- [What to produce]: Return the lines below exactly, from the first one through the line that has "s de Risaralda, la". Leave out everything after it.
##### The records #####
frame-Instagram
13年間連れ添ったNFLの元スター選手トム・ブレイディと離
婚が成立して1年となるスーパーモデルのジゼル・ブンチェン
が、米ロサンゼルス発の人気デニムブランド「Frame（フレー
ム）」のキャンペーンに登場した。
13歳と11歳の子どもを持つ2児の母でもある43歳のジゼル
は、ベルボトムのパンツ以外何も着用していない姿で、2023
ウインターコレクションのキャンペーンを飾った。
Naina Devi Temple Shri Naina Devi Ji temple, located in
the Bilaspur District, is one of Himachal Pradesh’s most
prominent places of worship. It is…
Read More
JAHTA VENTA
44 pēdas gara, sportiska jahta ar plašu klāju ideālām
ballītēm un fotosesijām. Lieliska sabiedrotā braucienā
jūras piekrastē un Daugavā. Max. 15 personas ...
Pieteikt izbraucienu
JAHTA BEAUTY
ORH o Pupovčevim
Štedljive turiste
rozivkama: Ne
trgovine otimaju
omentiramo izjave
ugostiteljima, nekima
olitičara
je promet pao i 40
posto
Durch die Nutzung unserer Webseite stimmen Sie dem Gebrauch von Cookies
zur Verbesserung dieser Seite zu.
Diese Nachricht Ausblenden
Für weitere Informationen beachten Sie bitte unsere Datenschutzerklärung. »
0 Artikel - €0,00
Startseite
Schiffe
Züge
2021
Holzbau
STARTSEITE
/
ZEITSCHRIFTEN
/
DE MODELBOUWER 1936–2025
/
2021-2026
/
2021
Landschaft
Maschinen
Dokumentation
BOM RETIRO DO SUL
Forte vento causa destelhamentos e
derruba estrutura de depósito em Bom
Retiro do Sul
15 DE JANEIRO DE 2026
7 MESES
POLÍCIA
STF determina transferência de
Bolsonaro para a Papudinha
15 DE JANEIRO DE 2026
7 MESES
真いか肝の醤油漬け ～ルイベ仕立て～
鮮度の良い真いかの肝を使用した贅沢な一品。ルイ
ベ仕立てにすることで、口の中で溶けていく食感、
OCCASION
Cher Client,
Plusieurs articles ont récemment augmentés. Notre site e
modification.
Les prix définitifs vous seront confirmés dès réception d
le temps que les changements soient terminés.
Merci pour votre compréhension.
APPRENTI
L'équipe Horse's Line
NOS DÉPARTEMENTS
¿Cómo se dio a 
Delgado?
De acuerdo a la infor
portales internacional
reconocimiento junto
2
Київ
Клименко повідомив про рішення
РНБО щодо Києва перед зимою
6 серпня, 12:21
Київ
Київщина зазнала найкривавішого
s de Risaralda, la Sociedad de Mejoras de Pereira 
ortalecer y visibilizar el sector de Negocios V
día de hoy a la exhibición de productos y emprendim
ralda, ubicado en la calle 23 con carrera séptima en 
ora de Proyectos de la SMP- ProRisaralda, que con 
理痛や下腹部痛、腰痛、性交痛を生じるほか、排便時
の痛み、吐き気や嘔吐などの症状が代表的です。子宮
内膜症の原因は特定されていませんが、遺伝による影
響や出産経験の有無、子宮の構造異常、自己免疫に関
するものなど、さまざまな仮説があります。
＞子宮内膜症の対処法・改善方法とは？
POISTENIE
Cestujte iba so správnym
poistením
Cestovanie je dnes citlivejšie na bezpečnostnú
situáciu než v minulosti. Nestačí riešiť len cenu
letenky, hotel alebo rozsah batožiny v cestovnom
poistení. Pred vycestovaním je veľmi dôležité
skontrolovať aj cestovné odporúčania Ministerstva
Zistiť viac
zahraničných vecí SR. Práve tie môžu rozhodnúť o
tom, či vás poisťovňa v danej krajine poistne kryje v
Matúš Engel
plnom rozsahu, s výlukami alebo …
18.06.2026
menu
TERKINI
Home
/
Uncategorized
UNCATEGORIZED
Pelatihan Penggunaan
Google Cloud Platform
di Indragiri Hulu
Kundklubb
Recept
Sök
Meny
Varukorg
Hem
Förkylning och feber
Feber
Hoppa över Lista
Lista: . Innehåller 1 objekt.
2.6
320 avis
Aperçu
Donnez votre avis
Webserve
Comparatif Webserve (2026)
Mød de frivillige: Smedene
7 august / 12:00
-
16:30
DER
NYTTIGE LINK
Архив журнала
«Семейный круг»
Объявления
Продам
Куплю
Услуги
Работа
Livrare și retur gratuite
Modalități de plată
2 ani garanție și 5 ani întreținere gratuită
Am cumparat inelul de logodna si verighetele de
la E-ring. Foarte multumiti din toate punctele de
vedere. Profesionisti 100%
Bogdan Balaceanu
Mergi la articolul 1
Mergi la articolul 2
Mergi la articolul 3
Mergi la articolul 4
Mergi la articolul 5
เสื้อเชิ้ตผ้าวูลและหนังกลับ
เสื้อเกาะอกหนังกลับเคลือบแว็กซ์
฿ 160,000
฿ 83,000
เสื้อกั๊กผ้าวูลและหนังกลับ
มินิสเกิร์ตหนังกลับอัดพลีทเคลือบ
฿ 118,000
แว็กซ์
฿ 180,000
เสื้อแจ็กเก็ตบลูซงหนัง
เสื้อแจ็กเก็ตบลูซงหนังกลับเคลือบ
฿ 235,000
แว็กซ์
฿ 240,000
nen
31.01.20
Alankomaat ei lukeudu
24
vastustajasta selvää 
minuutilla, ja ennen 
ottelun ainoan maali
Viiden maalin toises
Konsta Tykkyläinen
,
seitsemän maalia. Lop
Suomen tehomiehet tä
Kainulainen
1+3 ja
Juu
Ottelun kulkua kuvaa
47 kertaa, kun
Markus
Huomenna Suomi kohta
#####
- [Written response]:
frame-Instagram
13年間連れ添ったNFLの元スター選手トム・ブレイディと離
婚が成立して1年となるスーパーモデルのジゼル・ブンチェン
が、米ロサンゼルス発の人気デニムブランド「Frame（フレー
ム）」のキャンペーンに登場した。
13歳と11歳の子どもを持つ2児の母でもある43歳のジゼル
は、ベルボトムのパンツ以外何も着用していない姿で、2023
ウインターコレクションのキャンペーンを飾った。
Naina Devi Temple Shri Naina Devi Ji temple, located in
the Bilaspur District, is one of Himachal Pradesh’s most
prominent places of worship. It is…
Read More
JAHTA VENTA
44 pēdas gara, sportiska jahta ar plašu klāju ideālām
ballītēm un fotosesijām. Lieliska sabiedrotā braucienā
jūras piekrastē un Daugavā. Max. 15 personas ...
Pieteikt izbraucienu
JAHTA BEAUTY
ORH o Pupovčevim
Štedljive turiste
rozivkama: Ne
trgovine otimaju
omentiramo izjave
ugostiteljima, nekima
olitičara
je promet pao i 40
posto
Durch die Nutzung unserer Webseite stimmen Sie dem Gebrauch von Cookies
zur Verbesserung dieser Seite zu.
Diese Nachricht Ausblenden
Für weitere Informationen beachten Sie bitte unsere Datenschutzerklärung. »
0 Artikel - €0,00
Startseite
Schiffe
Züge
2021
Holzbau
STARTSEITE
/
ZEITSCHRIFTEN
/
DE MODELBOUWER 1936–2025
/
2021-2026
/
2021
Landschaft
Maschinen
Dokumentation
BOM RETIRO DO SUL
Forte vento causa destelhamentos e
derruba estrutura de depósito em Bom
Retiro do Sul
15 DE JANEIRO DE 2026
7 MESES
POLÍCIA
STF determina transferência de
Bolsonaro para a Papudinha
15 DE JANEIRO DE 2026
7 MESES
真いか肝の醤油漬け ～ルイベ仕立て～
鮮度の良い真いかの肝を使用した贅沢な一品。ルイ
ベ仕立てにすることで、口の中で溶けていく食感、
OCCASION
Cher Client,
Plusieurs articles ont récemment augmentés. Notre site e
modification.
Les prix définitifs vous seront confirmés dès réception d
le temps que les changements soient terminés.
Merci pour votre compréhension.
APPRENTI
L'équipe Horse's Line
NOS DÉPARTEMENTS
¿Cómo se dio a 
Delgado?
De acuerdo a la infor
portales internacional
reconocimiento junto
2
Київ
Клименко повідомив про рішення
РНБО щодо Києва перед зимою
6 серпня, 12:21
Київ
Київщина зазнала найкривавішого
s de Risaralda, la Sociedad de Mejoras de Pereira 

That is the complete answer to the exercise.